All the others had glimpsed the new land coming closer, but she hadn’t; she’d always stayed closed up in the hold. She’d been afraid Natale might die. And she discovered, in a moment when she was at her weakest and most tired, that she wasn’t sure if that would make her sorry. And so now she held him tightly to her breast, wanting her creature to forgive her for that thought he couldn’t have heard. But she had heard it, and she was ashamed.

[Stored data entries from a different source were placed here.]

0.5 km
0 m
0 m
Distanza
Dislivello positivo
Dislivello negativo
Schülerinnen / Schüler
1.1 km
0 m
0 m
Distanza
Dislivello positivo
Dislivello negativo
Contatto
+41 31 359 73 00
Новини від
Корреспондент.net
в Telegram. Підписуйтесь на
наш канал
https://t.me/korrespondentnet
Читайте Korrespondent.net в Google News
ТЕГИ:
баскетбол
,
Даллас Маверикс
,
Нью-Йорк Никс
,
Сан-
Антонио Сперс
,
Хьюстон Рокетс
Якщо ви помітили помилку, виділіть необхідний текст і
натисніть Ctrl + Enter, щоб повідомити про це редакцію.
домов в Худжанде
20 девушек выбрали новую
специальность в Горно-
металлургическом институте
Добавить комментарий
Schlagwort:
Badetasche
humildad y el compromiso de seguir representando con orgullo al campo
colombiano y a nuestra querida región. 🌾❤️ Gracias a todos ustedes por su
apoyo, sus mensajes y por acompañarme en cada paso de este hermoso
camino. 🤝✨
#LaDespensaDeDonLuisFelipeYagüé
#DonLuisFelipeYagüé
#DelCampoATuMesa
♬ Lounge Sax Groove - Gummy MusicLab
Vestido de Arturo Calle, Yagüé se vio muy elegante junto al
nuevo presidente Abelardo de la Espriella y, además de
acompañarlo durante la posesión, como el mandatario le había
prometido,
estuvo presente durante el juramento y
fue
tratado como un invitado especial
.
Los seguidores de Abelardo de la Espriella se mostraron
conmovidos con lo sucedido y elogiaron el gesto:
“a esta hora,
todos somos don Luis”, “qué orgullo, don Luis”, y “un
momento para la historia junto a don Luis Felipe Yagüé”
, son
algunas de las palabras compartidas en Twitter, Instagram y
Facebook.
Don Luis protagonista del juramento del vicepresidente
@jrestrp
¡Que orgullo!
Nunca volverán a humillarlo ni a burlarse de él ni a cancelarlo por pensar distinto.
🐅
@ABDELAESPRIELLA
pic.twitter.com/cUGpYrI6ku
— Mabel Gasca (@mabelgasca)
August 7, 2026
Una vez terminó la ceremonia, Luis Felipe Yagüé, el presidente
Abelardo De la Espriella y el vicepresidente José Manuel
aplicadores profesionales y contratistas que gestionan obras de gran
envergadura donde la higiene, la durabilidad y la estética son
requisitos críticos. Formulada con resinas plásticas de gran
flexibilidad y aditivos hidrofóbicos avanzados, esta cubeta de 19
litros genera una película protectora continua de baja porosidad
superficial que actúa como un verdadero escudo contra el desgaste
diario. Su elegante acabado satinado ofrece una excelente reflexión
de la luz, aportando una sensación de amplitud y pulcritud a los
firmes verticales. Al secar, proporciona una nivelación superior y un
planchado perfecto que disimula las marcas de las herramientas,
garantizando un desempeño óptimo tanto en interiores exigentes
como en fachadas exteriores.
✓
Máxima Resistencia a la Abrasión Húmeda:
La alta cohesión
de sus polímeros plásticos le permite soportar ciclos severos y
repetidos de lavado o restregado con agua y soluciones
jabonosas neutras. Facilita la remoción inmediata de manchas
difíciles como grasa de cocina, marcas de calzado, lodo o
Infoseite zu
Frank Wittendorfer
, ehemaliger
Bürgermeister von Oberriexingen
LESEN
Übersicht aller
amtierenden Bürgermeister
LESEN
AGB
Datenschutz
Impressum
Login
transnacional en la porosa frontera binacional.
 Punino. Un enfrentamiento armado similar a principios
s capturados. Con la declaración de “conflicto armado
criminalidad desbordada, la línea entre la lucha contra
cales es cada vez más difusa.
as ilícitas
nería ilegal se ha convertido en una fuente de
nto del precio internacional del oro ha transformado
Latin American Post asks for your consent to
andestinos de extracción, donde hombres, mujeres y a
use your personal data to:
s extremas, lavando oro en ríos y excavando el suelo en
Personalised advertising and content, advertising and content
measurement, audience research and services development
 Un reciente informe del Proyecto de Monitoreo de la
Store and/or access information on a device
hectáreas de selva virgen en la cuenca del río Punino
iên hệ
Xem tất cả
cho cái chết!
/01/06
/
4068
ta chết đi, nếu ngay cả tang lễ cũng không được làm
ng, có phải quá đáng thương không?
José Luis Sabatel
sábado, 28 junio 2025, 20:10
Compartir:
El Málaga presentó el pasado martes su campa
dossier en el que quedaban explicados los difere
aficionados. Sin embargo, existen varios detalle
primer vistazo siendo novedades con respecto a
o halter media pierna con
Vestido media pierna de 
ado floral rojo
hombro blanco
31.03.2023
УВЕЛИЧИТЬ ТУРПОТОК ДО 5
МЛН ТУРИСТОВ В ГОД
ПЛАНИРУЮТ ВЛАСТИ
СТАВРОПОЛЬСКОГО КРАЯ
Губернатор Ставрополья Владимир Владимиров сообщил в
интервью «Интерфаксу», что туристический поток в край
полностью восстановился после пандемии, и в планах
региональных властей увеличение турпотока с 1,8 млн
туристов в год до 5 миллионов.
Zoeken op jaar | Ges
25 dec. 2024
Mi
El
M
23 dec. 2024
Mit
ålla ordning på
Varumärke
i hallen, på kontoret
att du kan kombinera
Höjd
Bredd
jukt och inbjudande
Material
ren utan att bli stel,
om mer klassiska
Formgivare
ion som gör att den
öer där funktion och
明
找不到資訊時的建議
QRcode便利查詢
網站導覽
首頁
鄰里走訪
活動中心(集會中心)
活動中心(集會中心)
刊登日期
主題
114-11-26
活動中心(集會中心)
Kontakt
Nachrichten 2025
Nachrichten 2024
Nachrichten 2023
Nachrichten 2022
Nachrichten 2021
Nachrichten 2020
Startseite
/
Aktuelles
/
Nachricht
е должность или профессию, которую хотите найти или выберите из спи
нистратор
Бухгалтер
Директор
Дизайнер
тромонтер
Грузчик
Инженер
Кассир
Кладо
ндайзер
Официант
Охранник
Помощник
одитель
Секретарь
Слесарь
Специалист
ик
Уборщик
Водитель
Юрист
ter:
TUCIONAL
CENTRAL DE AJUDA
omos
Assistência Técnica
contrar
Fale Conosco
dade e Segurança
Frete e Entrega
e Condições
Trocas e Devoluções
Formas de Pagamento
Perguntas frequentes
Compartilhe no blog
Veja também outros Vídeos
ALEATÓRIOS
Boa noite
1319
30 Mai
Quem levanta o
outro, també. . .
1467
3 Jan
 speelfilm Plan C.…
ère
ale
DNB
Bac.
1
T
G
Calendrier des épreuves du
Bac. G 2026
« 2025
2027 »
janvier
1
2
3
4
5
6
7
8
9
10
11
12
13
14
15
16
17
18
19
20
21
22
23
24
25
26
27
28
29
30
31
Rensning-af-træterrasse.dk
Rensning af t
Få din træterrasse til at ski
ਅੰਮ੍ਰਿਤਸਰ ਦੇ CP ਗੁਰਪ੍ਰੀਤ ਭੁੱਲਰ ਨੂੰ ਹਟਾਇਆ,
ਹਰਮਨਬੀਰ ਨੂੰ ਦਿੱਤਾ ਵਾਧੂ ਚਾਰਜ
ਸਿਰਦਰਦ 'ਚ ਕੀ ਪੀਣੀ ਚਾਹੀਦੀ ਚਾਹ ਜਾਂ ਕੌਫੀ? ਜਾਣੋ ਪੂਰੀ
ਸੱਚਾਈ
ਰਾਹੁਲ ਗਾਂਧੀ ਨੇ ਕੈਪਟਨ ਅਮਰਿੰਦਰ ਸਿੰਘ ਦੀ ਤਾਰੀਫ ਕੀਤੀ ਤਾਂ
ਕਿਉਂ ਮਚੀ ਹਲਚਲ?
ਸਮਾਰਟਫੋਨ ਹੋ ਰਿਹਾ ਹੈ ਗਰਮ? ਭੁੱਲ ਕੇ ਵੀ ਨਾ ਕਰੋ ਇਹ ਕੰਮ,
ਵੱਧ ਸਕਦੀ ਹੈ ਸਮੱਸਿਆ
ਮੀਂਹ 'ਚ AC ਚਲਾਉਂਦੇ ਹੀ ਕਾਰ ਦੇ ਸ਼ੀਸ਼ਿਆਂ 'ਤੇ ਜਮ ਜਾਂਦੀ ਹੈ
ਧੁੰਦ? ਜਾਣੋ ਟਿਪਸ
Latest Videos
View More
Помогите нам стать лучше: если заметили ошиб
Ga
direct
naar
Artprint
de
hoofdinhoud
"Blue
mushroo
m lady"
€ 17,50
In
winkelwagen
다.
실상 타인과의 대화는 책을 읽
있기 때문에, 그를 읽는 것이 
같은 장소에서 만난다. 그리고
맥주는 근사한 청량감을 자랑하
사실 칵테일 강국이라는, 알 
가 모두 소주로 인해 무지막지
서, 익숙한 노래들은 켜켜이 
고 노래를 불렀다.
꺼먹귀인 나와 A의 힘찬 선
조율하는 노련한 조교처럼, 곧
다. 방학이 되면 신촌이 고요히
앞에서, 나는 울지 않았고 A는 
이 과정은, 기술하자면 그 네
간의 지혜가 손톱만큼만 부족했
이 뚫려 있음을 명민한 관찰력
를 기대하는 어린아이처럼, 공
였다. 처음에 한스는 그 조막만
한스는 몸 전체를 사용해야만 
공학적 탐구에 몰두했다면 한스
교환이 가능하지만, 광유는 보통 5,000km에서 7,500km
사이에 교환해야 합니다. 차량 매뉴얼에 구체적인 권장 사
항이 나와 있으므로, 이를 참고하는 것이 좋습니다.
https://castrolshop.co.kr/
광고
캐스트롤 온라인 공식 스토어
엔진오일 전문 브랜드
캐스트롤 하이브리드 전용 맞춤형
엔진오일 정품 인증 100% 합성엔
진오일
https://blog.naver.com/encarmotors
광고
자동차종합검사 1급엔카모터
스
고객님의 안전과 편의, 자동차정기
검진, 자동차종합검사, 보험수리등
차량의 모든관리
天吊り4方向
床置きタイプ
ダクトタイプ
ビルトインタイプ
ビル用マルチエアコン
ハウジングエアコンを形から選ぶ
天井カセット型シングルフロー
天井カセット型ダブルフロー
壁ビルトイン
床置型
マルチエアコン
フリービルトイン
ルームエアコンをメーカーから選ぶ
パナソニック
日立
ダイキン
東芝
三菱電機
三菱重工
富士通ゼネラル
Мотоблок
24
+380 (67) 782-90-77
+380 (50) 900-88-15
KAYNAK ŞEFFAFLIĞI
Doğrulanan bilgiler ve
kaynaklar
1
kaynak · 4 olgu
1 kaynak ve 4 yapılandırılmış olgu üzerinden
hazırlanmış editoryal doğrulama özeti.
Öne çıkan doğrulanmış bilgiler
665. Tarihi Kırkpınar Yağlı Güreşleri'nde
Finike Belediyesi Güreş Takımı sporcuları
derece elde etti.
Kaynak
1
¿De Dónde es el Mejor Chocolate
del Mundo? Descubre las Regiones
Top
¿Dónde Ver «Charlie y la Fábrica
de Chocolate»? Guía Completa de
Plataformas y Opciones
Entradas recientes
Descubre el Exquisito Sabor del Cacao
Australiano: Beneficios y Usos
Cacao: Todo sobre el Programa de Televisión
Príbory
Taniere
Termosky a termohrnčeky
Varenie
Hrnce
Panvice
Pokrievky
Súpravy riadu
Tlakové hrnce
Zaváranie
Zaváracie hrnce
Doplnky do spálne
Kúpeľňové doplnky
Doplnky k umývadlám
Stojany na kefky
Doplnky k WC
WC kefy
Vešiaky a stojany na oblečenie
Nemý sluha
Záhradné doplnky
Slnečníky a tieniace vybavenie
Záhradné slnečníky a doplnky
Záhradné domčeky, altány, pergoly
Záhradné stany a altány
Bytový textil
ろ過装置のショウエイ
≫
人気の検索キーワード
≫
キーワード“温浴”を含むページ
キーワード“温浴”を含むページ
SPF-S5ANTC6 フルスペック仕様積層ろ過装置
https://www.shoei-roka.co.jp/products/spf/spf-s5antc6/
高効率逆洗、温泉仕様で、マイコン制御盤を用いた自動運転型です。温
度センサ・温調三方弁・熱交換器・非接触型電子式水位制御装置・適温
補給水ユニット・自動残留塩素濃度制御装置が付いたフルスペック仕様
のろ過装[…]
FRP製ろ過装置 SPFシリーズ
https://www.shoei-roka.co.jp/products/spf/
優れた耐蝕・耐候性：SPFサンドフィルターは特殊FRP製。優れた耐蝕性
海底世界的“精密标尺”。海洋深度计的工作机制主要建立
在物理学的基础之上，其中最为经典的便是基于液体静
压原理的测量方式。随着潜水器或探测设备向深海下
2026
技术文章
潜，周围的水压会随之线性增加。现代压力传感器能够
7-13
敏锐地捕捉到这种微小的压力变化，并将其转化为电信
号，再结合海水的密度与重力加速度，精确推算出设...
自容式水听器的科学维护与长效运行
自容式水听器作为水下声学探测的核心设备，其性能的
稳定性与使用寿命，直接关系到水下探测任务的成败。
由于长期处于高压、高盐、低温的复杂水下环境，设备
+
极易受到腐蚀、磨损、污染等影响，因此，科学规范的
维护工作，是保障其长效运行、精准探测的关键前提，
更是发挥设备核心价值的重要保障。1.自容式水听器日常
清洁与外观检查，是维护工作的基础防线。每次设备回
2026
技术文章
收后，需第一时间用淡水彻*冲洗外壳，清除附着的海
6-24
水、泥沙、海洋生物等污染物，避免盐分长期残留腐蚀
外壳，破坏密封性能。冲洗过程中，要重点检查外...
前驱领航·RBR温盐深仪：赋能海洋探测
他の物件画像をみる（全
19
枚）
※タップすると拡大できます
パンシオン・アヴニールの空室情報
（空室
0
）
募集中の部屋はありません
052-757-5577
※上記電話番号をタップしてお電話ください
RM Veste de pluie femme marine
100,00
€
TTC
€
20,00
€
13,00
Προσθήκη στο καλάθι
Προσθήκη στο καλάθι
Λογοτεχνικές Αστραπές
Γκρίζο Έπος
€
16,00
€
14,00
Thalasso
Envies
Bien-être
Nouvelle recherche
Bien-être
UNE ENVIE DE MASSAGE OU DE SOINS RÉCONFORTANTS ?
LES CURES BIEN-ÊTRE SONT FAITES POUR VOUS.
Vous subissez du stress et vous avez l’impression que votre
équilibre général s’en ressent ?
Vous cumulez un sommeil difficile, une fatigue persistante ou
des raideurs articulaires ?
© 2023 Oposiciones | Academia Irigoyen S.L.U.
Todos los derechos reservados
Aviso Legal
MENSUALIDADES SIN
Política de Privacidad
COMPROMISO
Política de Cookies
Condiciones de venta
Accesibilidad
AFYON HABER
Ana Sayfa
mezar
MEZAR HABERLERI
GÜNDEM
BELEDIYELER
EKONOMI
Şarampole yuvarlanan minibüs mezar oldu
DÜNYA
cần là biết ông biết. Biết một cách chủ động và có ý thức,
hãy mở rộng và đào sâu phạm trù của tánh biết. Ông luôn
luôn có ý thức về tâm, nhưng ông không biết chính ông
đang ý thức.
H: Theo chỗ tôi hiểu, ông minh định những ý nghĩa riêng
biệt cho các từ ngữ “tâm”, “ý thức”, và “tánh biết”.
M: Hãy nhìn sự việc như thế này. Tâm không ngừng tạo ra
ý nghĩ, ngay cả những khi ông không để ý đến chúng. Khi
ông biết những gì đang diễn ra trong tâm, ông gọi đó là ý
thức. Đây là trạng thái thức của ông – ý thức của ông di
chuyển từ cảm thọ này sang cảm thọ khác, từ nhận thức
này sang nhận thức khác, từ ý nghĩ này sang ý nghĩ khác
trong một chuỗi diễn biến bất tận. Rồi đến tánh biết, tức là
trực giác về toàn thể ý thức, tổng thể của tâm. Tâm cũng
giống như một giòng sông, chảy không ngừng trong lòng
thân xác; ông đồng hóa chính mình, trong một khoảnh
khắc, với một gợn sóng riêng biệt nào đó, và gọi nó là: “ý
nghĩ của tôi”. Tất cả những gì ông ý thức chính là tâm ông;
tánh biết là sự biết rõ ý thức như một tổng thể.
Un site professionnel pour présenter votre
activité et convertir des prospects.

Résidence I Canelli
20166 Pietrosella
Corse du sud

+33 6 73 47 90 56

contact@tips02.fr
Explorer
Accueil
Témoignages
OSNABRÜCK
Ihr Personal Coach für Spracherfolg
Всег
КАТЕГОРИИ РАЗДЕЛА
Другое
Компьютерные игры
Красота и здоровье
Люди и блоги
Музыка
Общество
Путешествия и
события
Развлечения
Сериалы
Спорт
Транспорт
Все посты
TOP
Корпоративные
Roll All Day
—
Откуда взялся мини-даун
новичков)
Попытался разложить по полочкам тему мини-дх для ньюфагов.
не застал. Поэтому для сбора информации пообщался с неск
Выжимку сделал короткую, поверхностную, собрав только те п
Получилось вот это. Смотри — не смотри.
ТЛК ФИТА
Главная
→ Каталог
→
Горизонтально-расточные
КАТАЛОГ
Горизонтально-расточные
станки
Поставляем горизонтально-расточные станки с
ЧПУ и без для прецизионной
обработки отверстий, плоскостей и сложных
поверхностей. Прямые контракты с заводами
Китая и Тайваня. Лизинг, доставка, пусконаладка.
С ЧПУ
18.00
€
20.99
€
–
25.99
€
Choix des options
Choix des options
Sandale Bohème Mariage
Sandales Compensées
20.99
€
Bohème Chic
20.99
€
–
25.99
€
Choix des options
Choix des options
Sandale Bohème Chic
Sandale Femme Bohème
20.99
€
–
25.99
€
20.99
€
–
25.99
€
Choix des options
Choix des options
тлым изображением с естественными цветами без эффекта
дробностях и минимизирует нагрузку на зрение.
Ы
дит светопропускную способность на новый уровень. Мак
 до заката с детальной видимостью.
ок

Before they disembarked, the captain had told her he would make sure she’d be able to pass through the inspections. And she had scarcely set foot on land, there in the huge room where all the immigrants were shoved together, when he signaled, jerking his head at a little man who looked like a rat on the other side of the wooden barrier that delimited the free zone. America. The rat had long sharp fingernails and a flashy velvet suit. He looked hard at Cetta and at baby Natale, too. To Cetta it seemed that he was looking at each of them in a different way.